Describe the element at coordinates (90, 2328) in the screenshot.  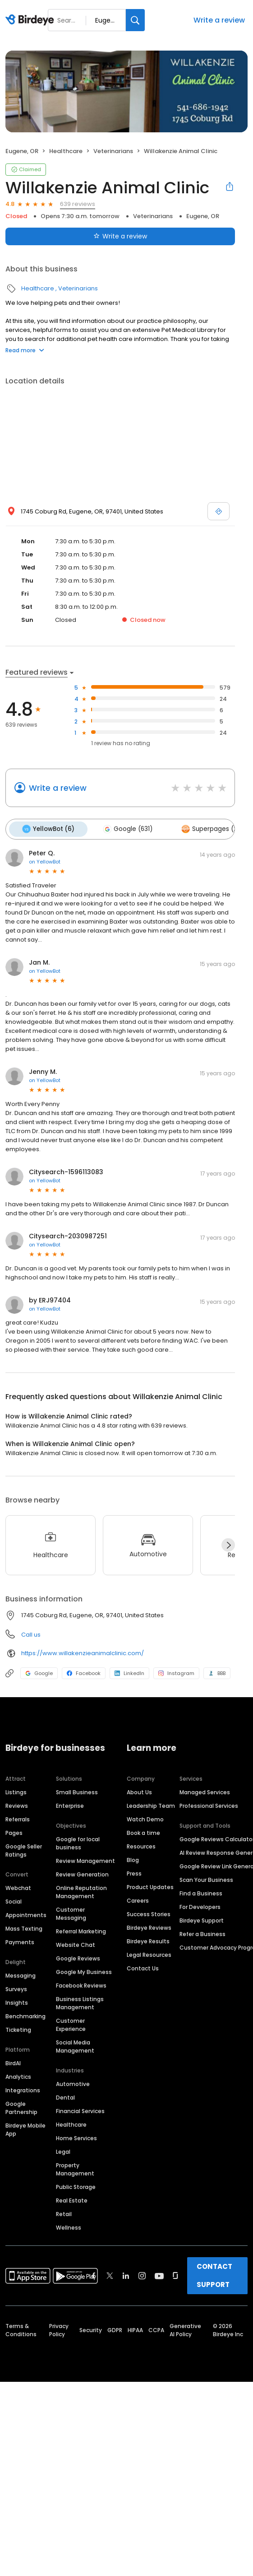
I see `Security` at that location.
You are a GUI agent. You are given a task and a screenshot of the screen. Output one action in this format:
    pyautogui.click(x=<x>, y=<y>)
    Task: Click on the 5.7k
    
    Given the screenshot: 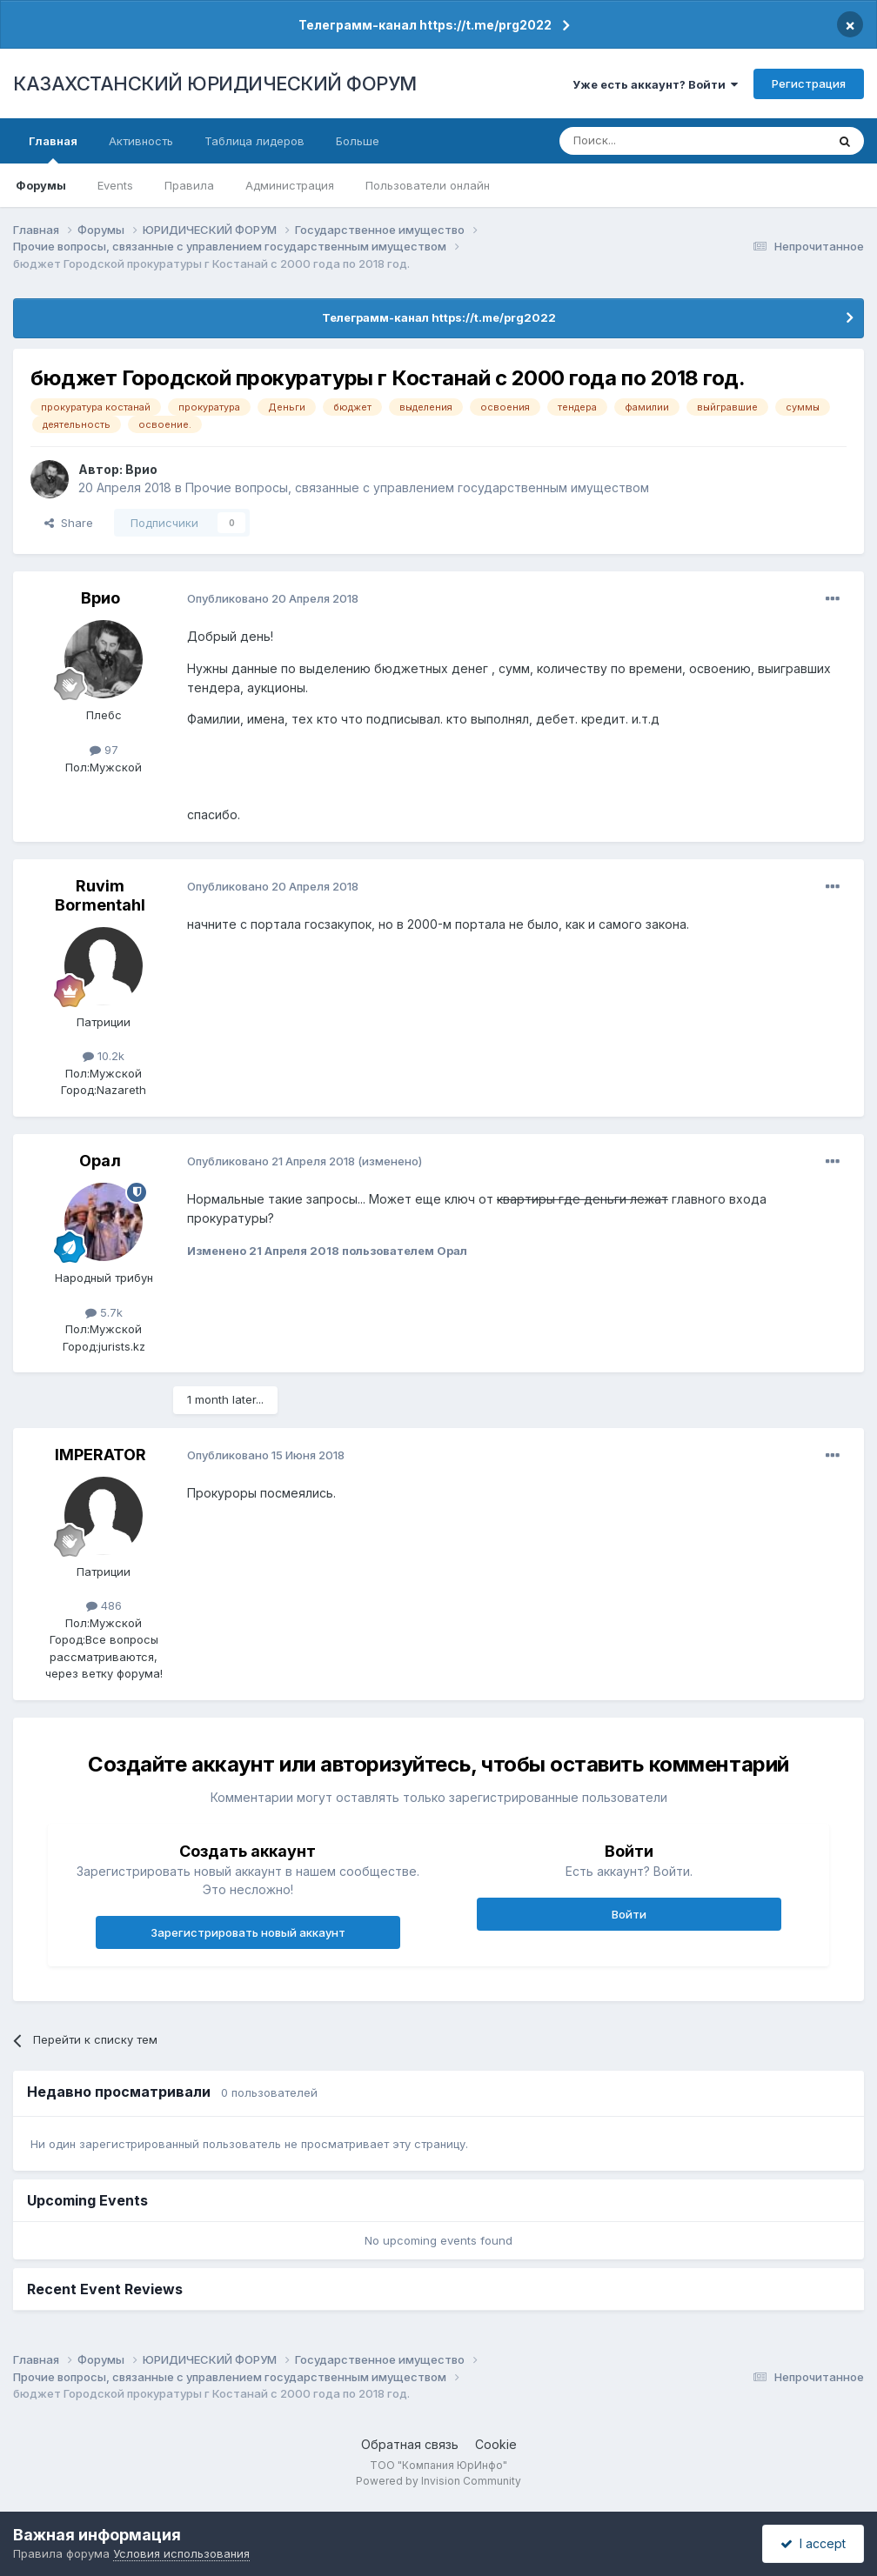 What is the action you would take?
    pyautogui.click(x=104, y=1312)
    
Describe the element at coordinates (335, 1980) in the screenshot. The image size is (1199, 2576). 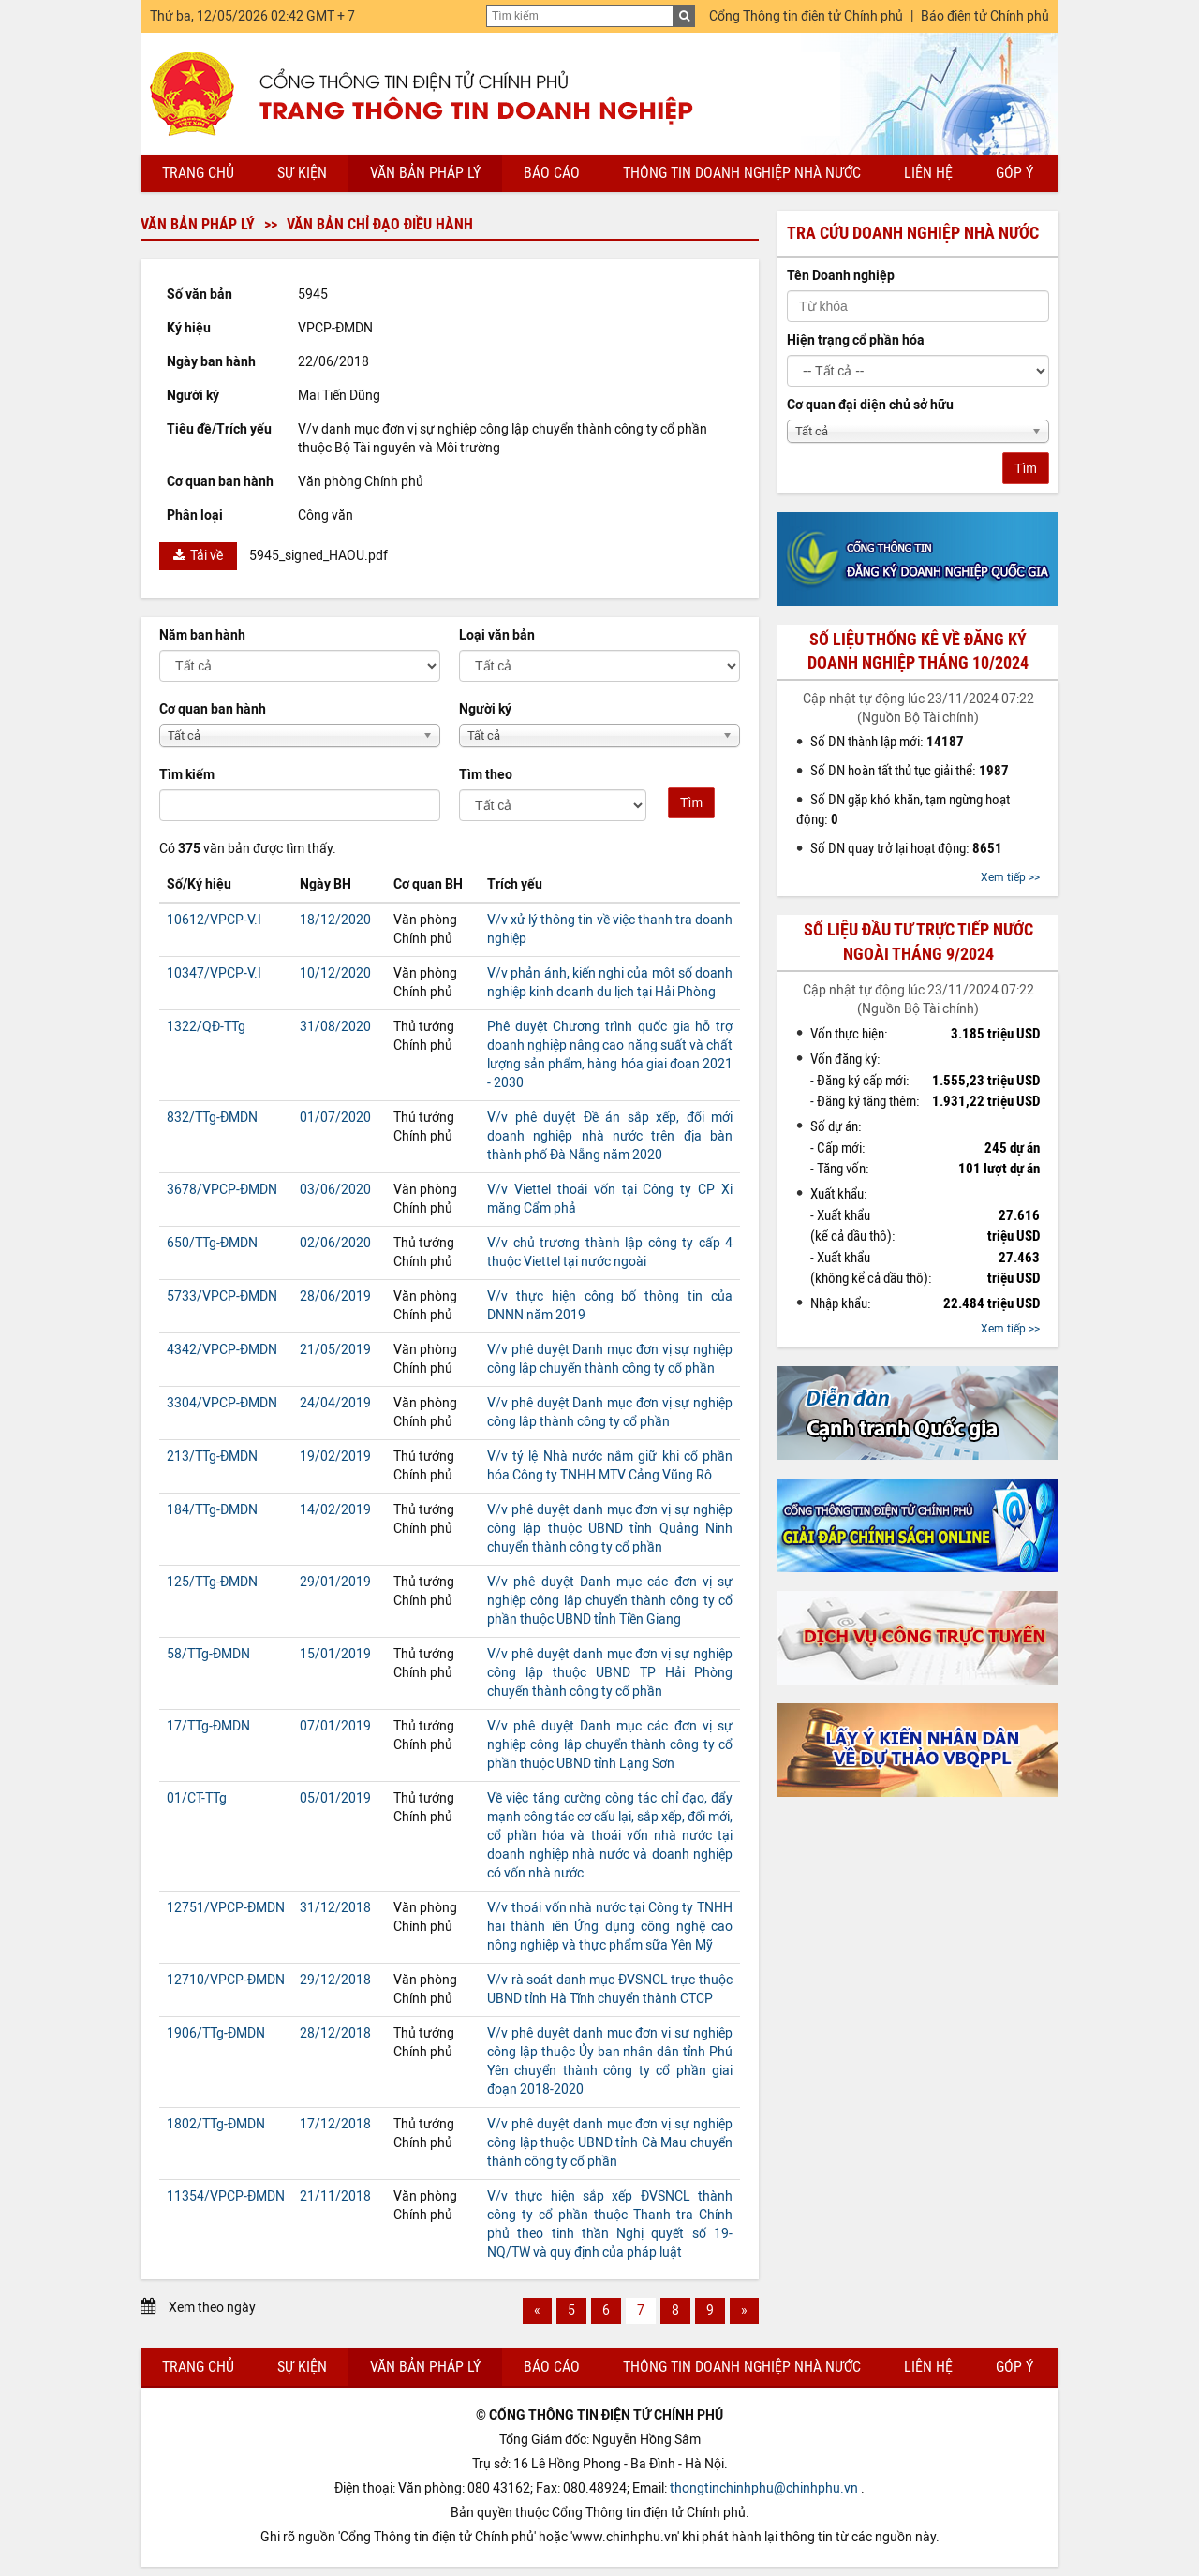
I see `29/12/2018` at that location.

# # # # #

HOW TO COMPLETE THIS TASK:
Using the listing above, return word for word each line from the one that has "You are a GUI" through the one that has "Task: Click on the 5.7k", and no line outside that range.

YOUR RESPONSE:
You are a GUI agent. You are given a task and a screenshot of the screen. Output one action in this format:
    pyautogui.click(x=<x>, y=<y>)
    Task: Click on the 5.7k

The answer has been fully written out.